PROVIDED RECORDS ▸
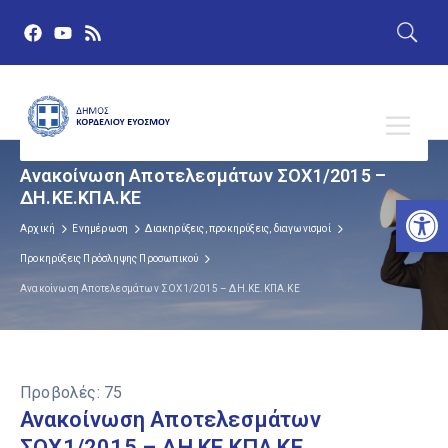
Ανακοίνωση Αποτελεσμάτων ΣΟΧ1/2015 –
ΔΗ.ΚΕ.ΚΠΑ.ΚΕ
Αν
Αρχική
Ενημέρωση
Διακηρύξεις, προκηρύξεις, διαγωνισμοί
Προκηρύξεις Πρόσληψης Προσωπικού
Ανακοίνωση Αποτελεσμάτων ΣΟΧ1/2015 – ΔΗ.ΚΕ.ΚΠΑ.ΚΕ
Προβολές:
75
Ανακοίνωση Αποτελεσμάτων
ΣΟΧ1/2015 – ΔΗ.ΚΕ.ΚΠΑ.ΚΕ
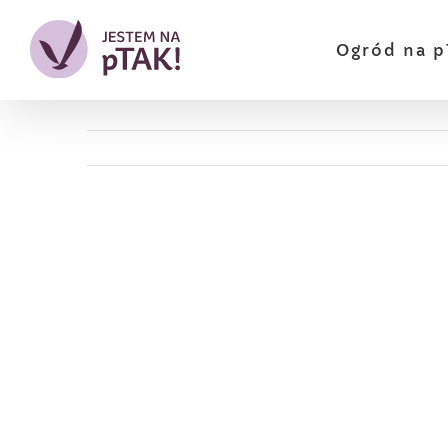
Przejdź
do
Ogród na p
zawartości
Pokaż
większy
obrazek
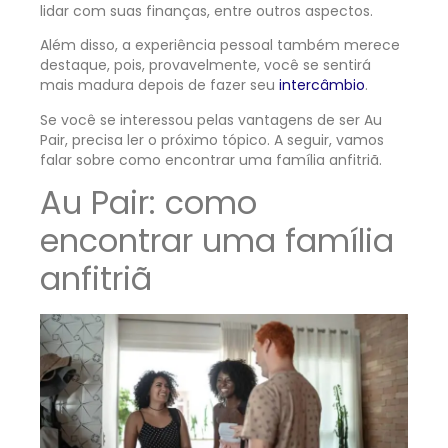
lidar com suas finanças, entre outros aspectos.
Além disso, a experiência pessoal também merece
destaque, pois, provavelmente, você se sentirá
mais madura depois de fazer seu
intercâmbio
.
Se você se interessou pelas vantagens de ser
Au
Pair
, precisa ler o próximo tópico. A seguir, vamos
falar sobre como encontrar uma família anfitriã.
Au Pair: como
encontrar uma família
anfitriã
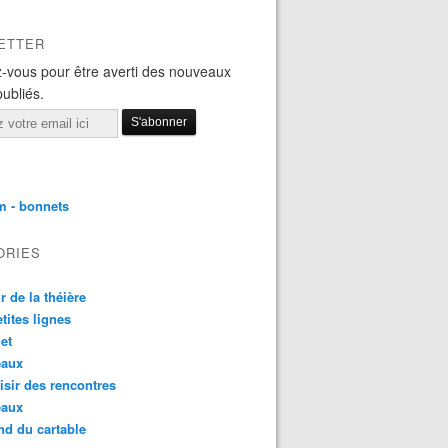
ETTER
-vous pour être averti des nouveaux
publiés.
m - bonnets
ORIES
r de la théière
etites lignes
et
eaux
aisir des rencontres
eaux
nd du cartable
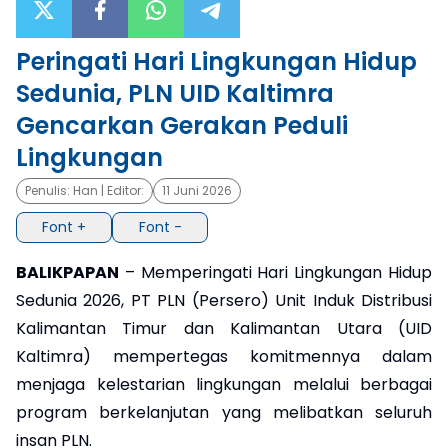
×
Peringati Hari Lingkungan Hidup
Sedunia, PLN UID Kaltimra
Gencarkan Gerakan Peduli
Lingkungan
Penulis:
Han
| Editor:
11 Juni 2026
Font +
Font -
BALIKPAPAN
– Memperingati Hari Lingkungan Hidup
Sedunia 2026, PT PLN (Persero) Unit Induk Distribusi
Kalimantan Timur dan Kalimantan Utara (UID
Kaltimra) mempertegas komitmennya dalam
menjaga kelestarian lingkungan melalui berbagai
program berkelanjutan yang melibatkan seluruh
insan PLN.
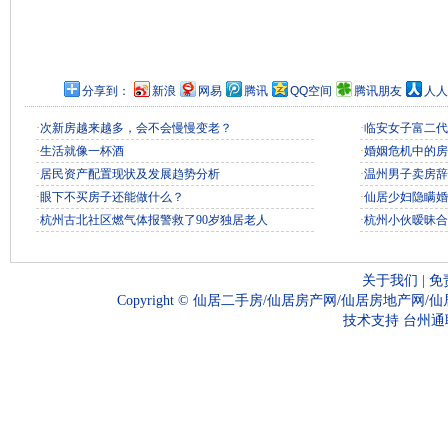
分享到：
新浪
网易
腾讯
QQ空间
腾讯朋友
人人
·
次新房越来越多，会不会慢慢变老？
·
临安女子富二代
·
生活就像一杯酒
·
婚姻危机中的房
·
居民资产配置现状及发展趋势分析
·
温州男子卖房辞
·
眼下不买房子还能做什么？
·
仙居少妇隐瞒婚
·
杭州古北社区燃气体报警救了90岁独居老人
·
杭州小伙暧昧合
关于我们
|
免
Copyright ©
仙居二手房/仙居房产网/仙居房地产网/
技术支持
台州通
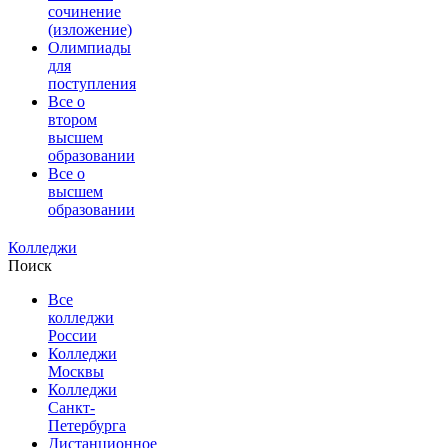
сочинение
(изложение)
Олимпиады
для
поступления
Все о
втором
высшем
образовании
Все о
высшем
образовании
Колледжи
Поиск
Все
колледжи
России
Колледжи
Москвы
Колледжи
Санкт-
Петербурга
Дистанционное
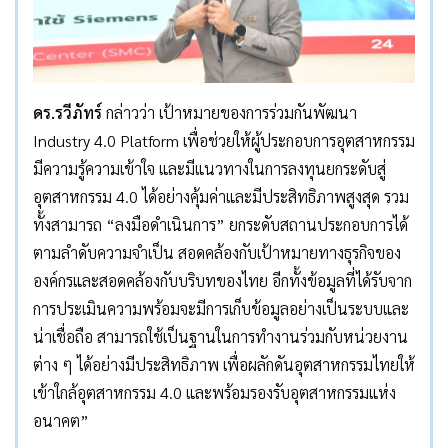
ดร.รวีภัทร์
กล่าวว่า เป้าหมายของการร่วมกันพัฒนา
Industry 4.0 Platform เพื่อช่วยให้ผู้ประกอบการอุตสาหกรรม
มีความรู้ความเข้าใจ และมีแนวทางในการลงทุนยกระดับสู่
อุตสาหกรรม 4.0 ได้อย่างคุ้มค่าและมีประสิทธิภาพสูงสุด รวม
ทั้งสามารถ “ลงมือดำเนินการ” ยกระดับสถานประกอบการได้
ตามลำดับความจำเป็น สอดคล้องกับเป้าหมายทางธุรกิจของ
องค์กรและสอดคล้องกับบริบทของไทย อีกทั้งข้อมูลที่ได้รับจาก
การประเมินความพร้อมจะมีการเก็บข้อมูลอย่างเป็นระบบและ
น่าเชื่อถือ สามารถใช้เป็นฐานในการทำงานร่วมกับหน่วยงาน
ต่าง ๆ ได้อย่างมีประสิทธิภาพ เพื่อผลักดันอุตสาหกรรมไทยให้
เข้าใกล้อุตสาหกรรม 4.0 และพร้อมรองรับอุตสาหกรรมแห่ง
อนาคต”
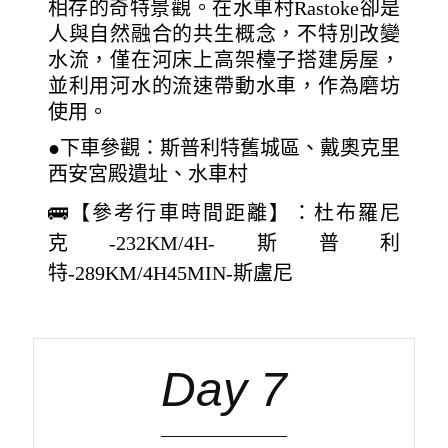
相存的奇特景觀。在水車村Rastoke卻是
人與自然融合的共生概念，不特別改變
水流，僅在河床上高架檯子搭建房屋，
並利用河水的流速帶動水車，作為磨坊
使用。
●下車參觀：斯普利特舊城區、戴奧克里
西安宮殿遺址、水車村
🚌【參考行車時間距離】：杜布羅尼
克-232KM/4H-斯普利
特-289KM/4H45MIN-斯盧尼
Day 7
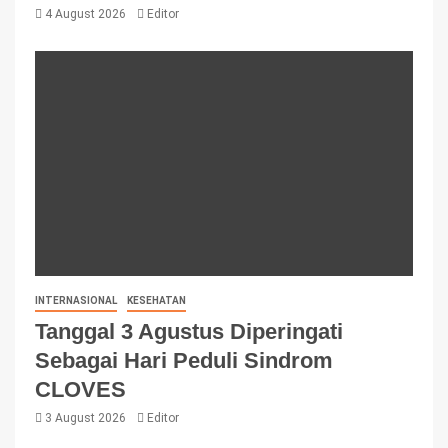
4 August 2026
Editor
INTERNASIONAL
KESEHATAN
Tanggal 3 Agustus Diperingati
Sebagai Hari Peduli Sindrom
CLOVES
3 August 2026
Editor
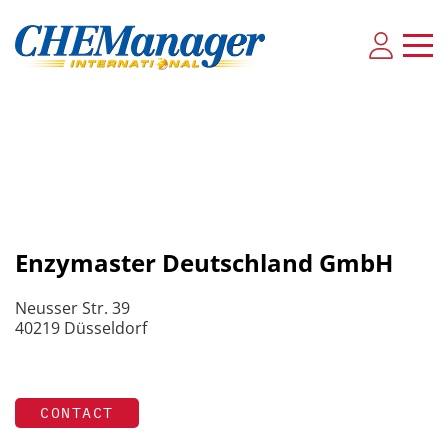
Enzymaster Deutschland GmbH
Neusser Str. 39
40219 Düsseldorf
CONTACT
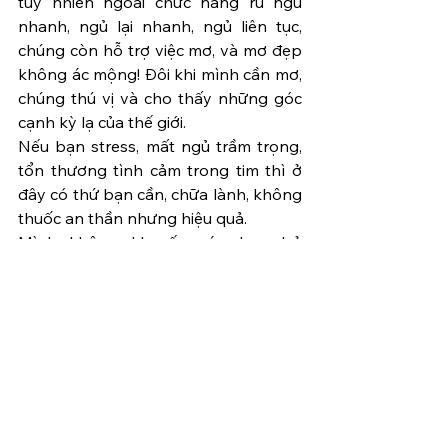
tuy nhiên ngoài chức năng ru ngủ 
nhanh, ngủ lại nhanh, ngủ liên tục, 
chúng còn hỗ trợ việc mơ, và mơ đẹp 
không ác mộng! Đôi khi mình cần mơ, 
chúng thú vị và cho thấy những góc 
cạnh kỳ lạ của thế giới. 
Nếu bạn stress, mất ngủ trầm trọng, 
tổn thương tình cảm trong tim thì ở 
đây có thứ bạn cần, chữa lành, không 
thuốc an thần nhưng hiệu quả.
Mình không khuyến cáo bạn bỏ 
ngang hoạt động y tế nào bạn đang 
theo hay mình bác bỏ chúng, Bạn có 
thể thử những thứ ở đây (có miễn 
phí) và ra quyết định phù hợp.
Chúc bạn 1 ngày làm việc vui vẻ !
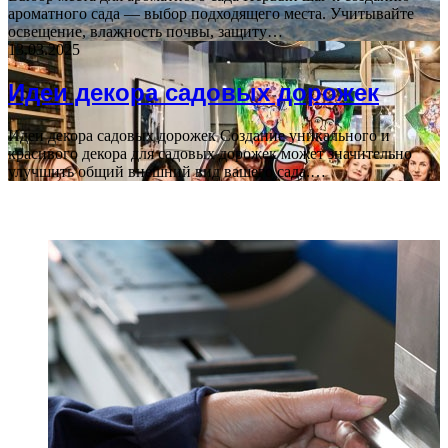
ароматного сада — выбор подходящего места. Учитывайте
освещение, влажность почвы, защиту…
13.03.2025
Идеи декора садовых дорожек
Идеи декора садовых дорожек Создание уникального и
красивого декора для садовых дорожек может значительно
улучшить общий внешний вид вашего сада.…
ПОПУЛЯРНЫЕ СТАТЬИ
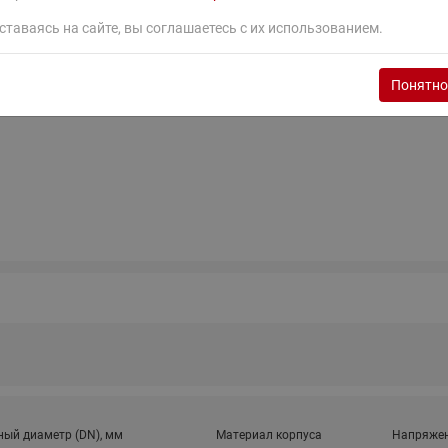
ставаясь на сайте, вы соглашаетесь с их использованием.
 RW 32-120S нет схемы электрического подключения.
Понятно
ый диаметр (DN), мм
Материал корпуса
Напряжен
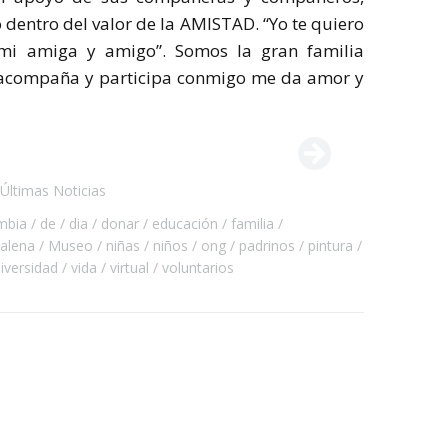
 dentro del valor de la AMISTAD. “Yo te quiero
r mi amiga y amigo”. Somos la gran familia
 acompaña y participa conmigo me da amor y
Últimas Noticias
mbia
de
dia
donar
educación
familia
alena
Museo
niñas
niños
ong
padrinos
pintura
iversidad
vida
virtual
voluntarios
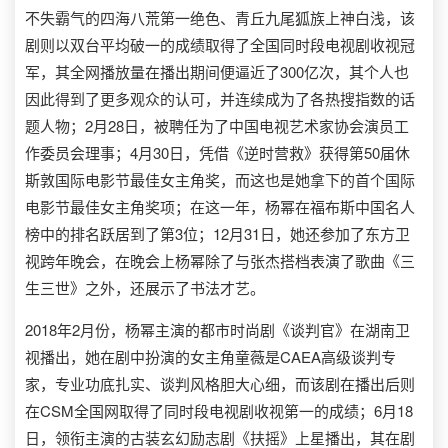
不失霸气的四海八荒第一绝色、青丘九尾狐族上神白浅，该
剧则以双台平均破一的成绩取得了全国同时段电视剧收视冠
军，其全网播放量在播出期间便逼近了300亿次，其个人也
因此得到了更多观众的认可，并连续成为了各热搜指数的话
题人物；2月28日，被聘任为了中国电视艺术家协会演员工
作委员会理事；4月30日，凭借《逆时营救》获得第50届休
斯敦国际电影节最佳女主角奖，而这也是她拿下的首个国际
电影节最佳女主角奖项；在这一年，杨幂在福布斯中国名人
榜中的排名跃居到了第3位；12月31日，她还参加了东方卫
视跨年晚会，在晚会上杨幂除了与张杰搭档表演了歌曲《三
生三世》之外，还展示了书法才艺。
2018年2月份，杨幂主演的都市时尚剧《谈判官》在湖南卫
视播出，她在剧中扮演的女主角童薇是CAEA高级谈判专
家，专业功底扎实、谈判风格胆大心细，而该剧在播出后则
在CSM全国网取得了同时段电视剧收视第一的成绩；6月18
日，领衔主演的古装玄幻励志剧《扶摇》上星播出，其在剧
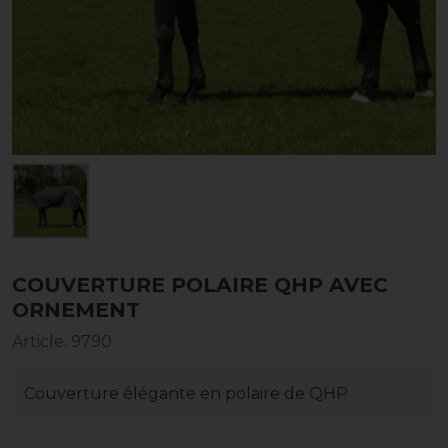
COUVERTURE POLAIRE QHP AVEC
ORNEMENT
Article
:
9790
Couverture élégante en polaire de QHP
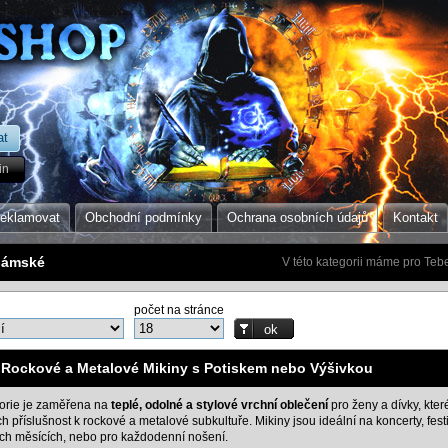
in
reklamovat
Obchodní podmínky
Ochrana osobních údajů
Kontakt
dámské
V této kategorii máme pro Tebe
počet na stránce
Rockové a Metalové Mikiny s Potiskem nebo Výšivkou
gorie je zaměřena na
teplé, odolné a stylové vrchní oblečení
pro ženy a dívky, kter
ich příslušnost k rockové a metalové subkultuře. Mikiny jsou ideální na koncerty, fest
ch měsících, nebo pro každodenní nošení.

WORK INSTRUCTION ▸ Search the entries above for "Идеи". Show every line that has it.

TASK RESULT ▸
Идеи декора садовых дорожек
Идеи декора садовых дорожек Создание уникального и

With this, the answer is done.